=== Task requirements ===
Copy each line of the listing below where the word "since" turns up.

── Exercise materials

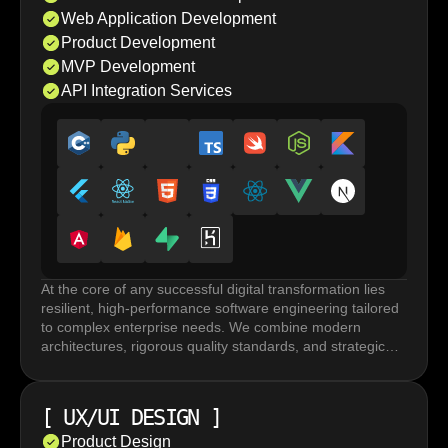
Web Application Development
Product Development
MVP Development
API Integration Services
At the core of any successful digital transformation lies
resilient, high-performance software engineering tailored
to complex enterprise needs. We combine modern
architectures, rigorous quality standards, and strategic
execution to build robust systems that accelerate
innovation and drive long term business growth.
Custom software development and web application
[
UX/UI DESIGN
]
development rely on frameworks and tailored
architectures built for performance under load, horizontal
Product Design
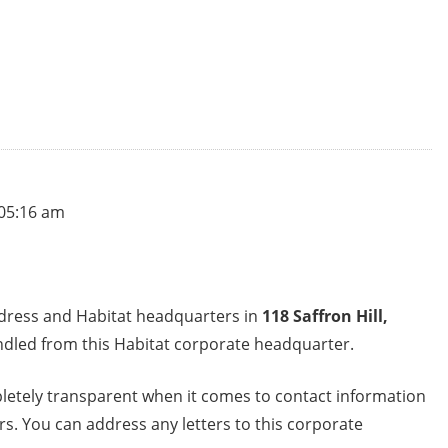
 05:16 am
ddress and Habitat headquarters in
118 Saffron Hill,
ndled from this Habitat corporate headquarter.
letely transparent when it comes to contact information
s. You can address any letters to this corporate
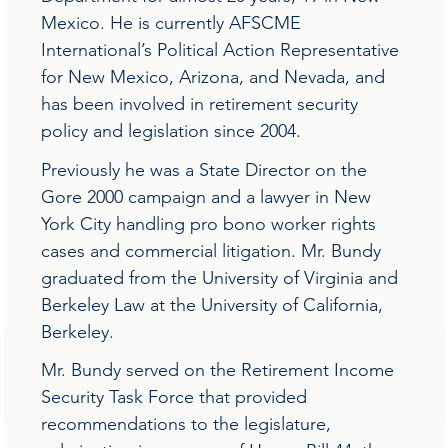
Mexico. He is currently AFSCME
International’s Political Action Representative
for New Mexico, Arizona, and Nevada, and
has been involved in retirement security
policy and legislation since 2004.
Previously he was a State Director on the
Gore 2000 campaign and a lawyer in New
York City handling pro bono worker rights
cases and commercial litigation. Mr. Bundy
graduated from the University of Virginia and
Berkeley Law at the University of California,
Berkeley.
Mr. Bundy served on the Retirement Income
Security Task Force that provided
recommendations to the legislature,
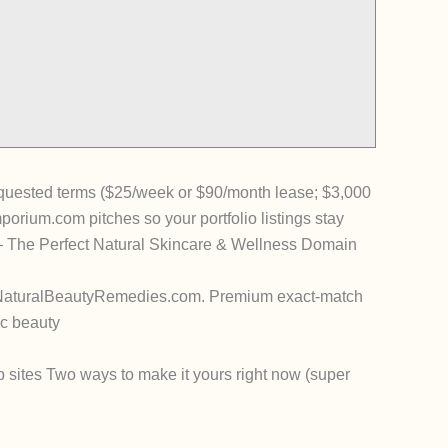
equested terms ($25/week or $90/month lease; $3,000
rium.com pitches so your portfolio listings stay
The Perfect Natural Skincare & Wellness Domain
NaturalBeautyRemedies.com
.
Premium exact-match
ic beauty
p sites
Two ways to make it yours right now (super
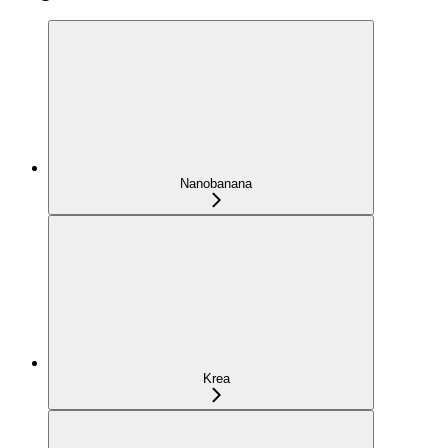
Nanobanana
Krea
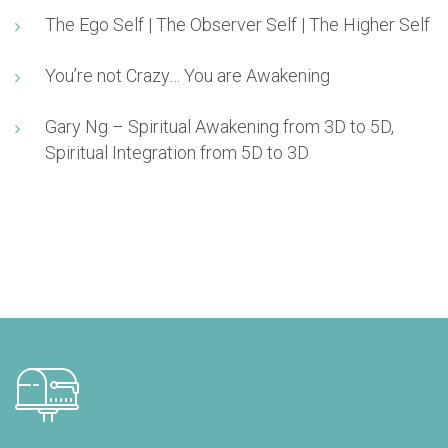
The Ego Self | The Observer Self | The Higher Self
You’re not Crazy… You are Awakening
Gary Ng – Spiritual Awakening from 3D to 5D,
Spiritual Integration from 5D to 3D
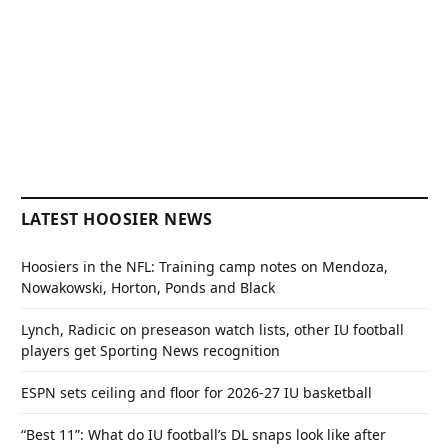
LATEST HOOSIER NEWS
Hoosiers in the NFL: Training camp notes on Mendoza,
Nowakowski, Horton, Ponds and Black
Lynch, Radicic on preseason watch lists, other IU football
players get Sporting News recognition
ESPN sets ceiling and floor for 2026-27 IU basketball
“Best 11”: What do IU football’s DL snaps look like after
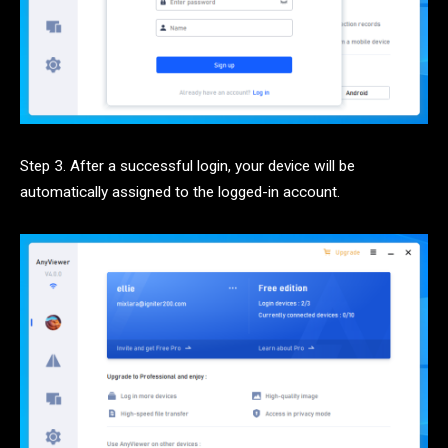
Step 3. After a successful login, your device will be
automatically assigned to the logged-in account.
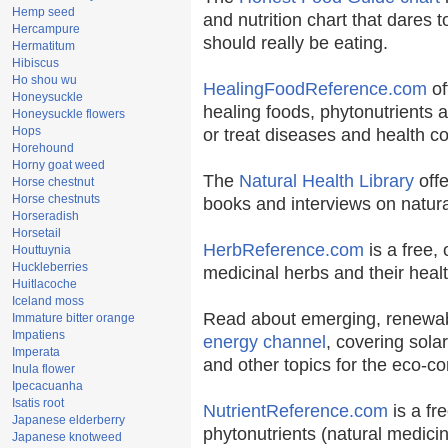
Hemp seed
and nutrition chart that dares t
Hercampure
should really be eating.
Hermatitum
Hibiscus
Ho shou wu
HealingFoodReference.com
of
Honeysuckle
healing foods, phytonutrients 
Honeysuckle flowers
Hops
or treat diseases and health co
Horehound
Horny goat weed
The
Natural Health Library
offe
Horse chestnut
Horse chestnuts
books and interviews on natura
Horseradish
Horsetail
HerbReference.com
is a free, 
Houttuynia
Huckleberries
medicinal herbs and their healt
Huitlacoche
Iceland moss
Read about emerging, renewab
Immature bitter orange
Impatiens
energy channel
, covering sola
Imperata
and other topics for the eco-c
Inula flower
Ipecacuanha
Isatis root
NutrientReference.com
is a fr
Japanese elderberry
phytonutrients (natural medicin
Japanese knotweed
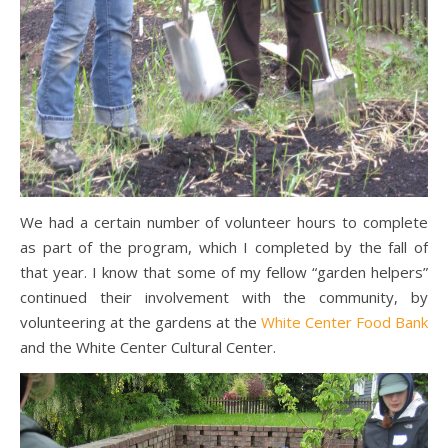
We had a certain number of volunteer hours to complete
as part of the program, which I completed by the fall of
that year. I know that some of my fellow “garden helpers”
continued their involvement with the community, by
volunteering at the gardens at the
White Center Food Bank
and the White Center Cultural Center.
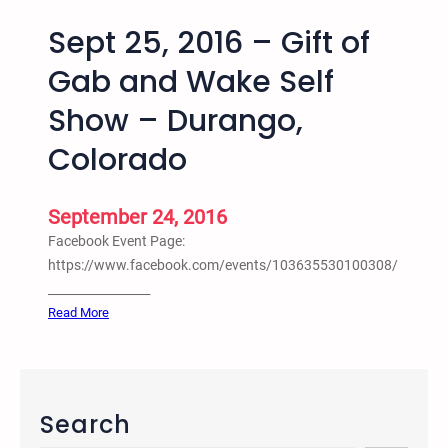
Sept 25, 2016 – Gift of
Gab and Wake Self
Show – Durango,
Colorado
September 24, 2016
Facebook Event Page:
https://www.facebook.com/events/103635530100308/
_________________
:
Read More
S
e
p
t
Search
2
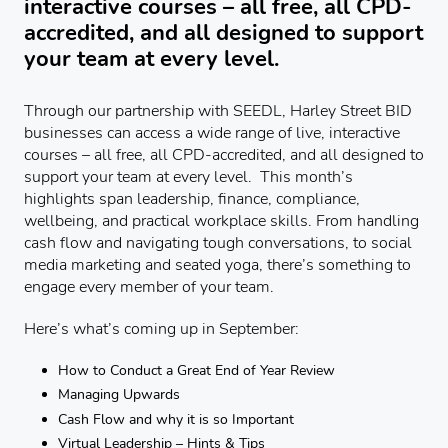
interactive courses – all free, all CPD-
accredited, and all designed to support
your team at every level.
Through our partnership with SEEDL, Harley Street BID
businesses can access a wide range of live, interactive
courses – all free, all CPD-accredited, and all designed to
support your team at every level. This month’s
highlights span leadership, finance, compliance,
wellbeing, and practical workplace skills. From handling
cash flow and navigating tough conversations, to social
media marketing and seated yoga, there’s something to
engage every member of your team.
Here’s what’s coming up in September:
How to Conduct a Great End of Year Review
Managing Upwards
Cash Flow and why it is so Important
Virtual Leadership – Hints & Tips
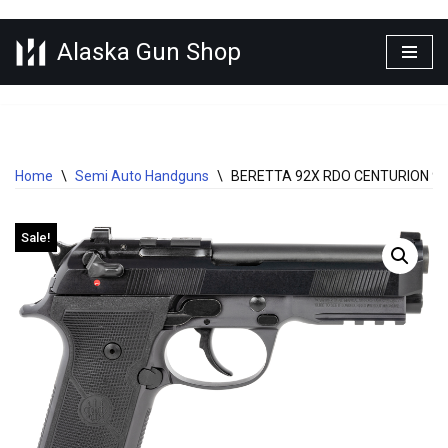
Alaska Gun Shop
Skip
to
content
Home
\
Semi Auto Handguns
\
BERETTA 92X RDO CENTURION 9M
Sale!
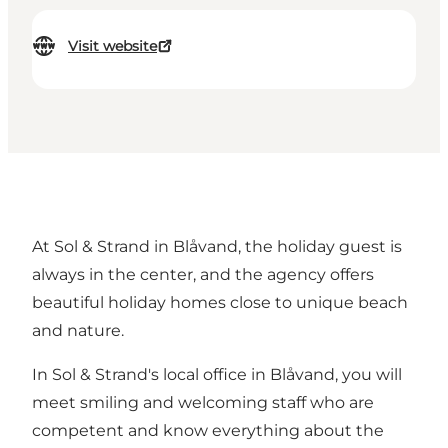
Visit website
At Sol & Strand in Blåvand, the holiday guest is
always in the center, and the agency offers
beautiful holiday homes close to unique beach
and nature.
In Sol & Strand's local office in Blåvand, you will
meet smiling and welcoming staff who are
competent and know everything about the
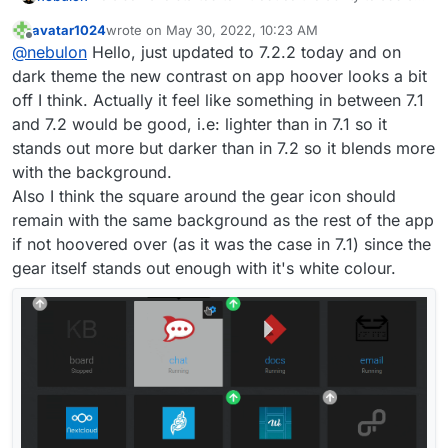
personal background image now for some
avatar1024
wrote on
May 30, 2022, 10:23 AM
customization, which might give a more personal
By default there will be no background image.
last edited by
Offline
@
nebulon
Hello, just updated to 7.2.2 today and on
touch. I am currently working through some css
styling related issues and likely after the first release
Just some preview images here:
dark theme the new contrast on app hoover looks a bit
of the feature, there will be some rougher edges
off I think. Actually it feel like something in between 7.1
depending on the user-selected background image
and 7.2 would be good, i.e: lighter than in 7.1 so it
(think of contrast and such), but we will iterate on
stands out more but darker than in 7.2 so it blends more
that.
with the background.
Also I think the square around the gear icon should
remain with the same background as the rest of the app
if not hoovered over (as it was the case in 7.1) since the
gear itself stands out enough with it's white colour.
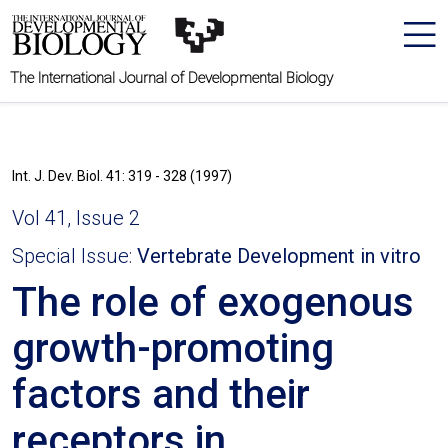
The International Journal of Developmental Biology
Int. J. Dev. Biol. 41: 319 - 328 (1997)
Vol 41, Issue 2
Special Issue:
Vertebrate Development in vitro
The role of exogenous
growth-promoting
factors and their
receptors in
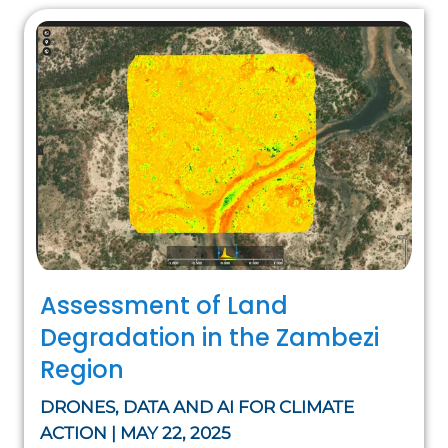
Assessment of Land
Degradation in the Zambezi
Region
DRONES, DATA AND AI FOR CLIMATE
ACTION | MAY 22, 2025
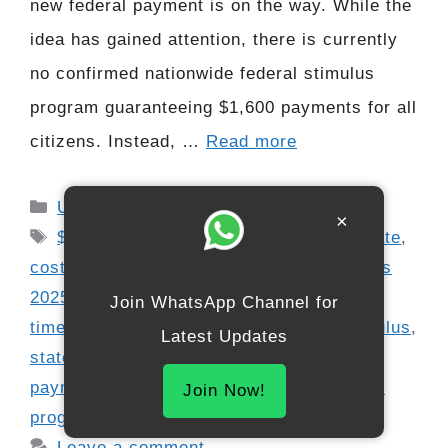
new federal payment is on the way. While the
idea has gained attention, there is currently
no confirmed nationwide federal stimulus
program guaranteeing $1,600 payments for all
citizens. Instead, …
Read more
Categories
USA
×
Tags
$1600 relief rumor
,
2025 stimulus update
,
cost of living relief
,
eligibility requirements
2025
,
financial assistance 2025
,
refund
Join WhatsApp Channel for
timeline update
,
Social Security and stimulus
,
Latest Updates
state benefits guide
,
state stimulus
payments
,
stimulus fact check
,
tax rebate
Join Now!
programs
Leave a comment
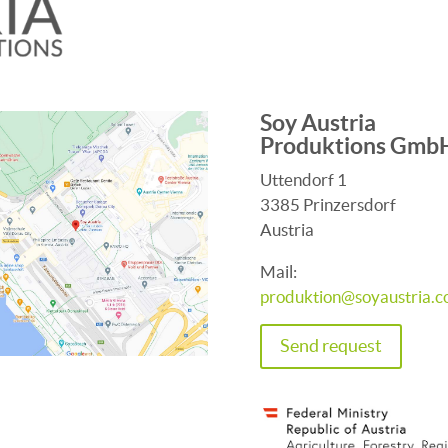
Soy Austria
Produktions Gmb
Uttendorf 1
3385 Prinzersdorf
Austria
Mail:
produktion@soyaustria.
Send request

────

=== Solution below ===
policy and legislation since 2004.
if not hoovered over (as it was the case in 7.1) since the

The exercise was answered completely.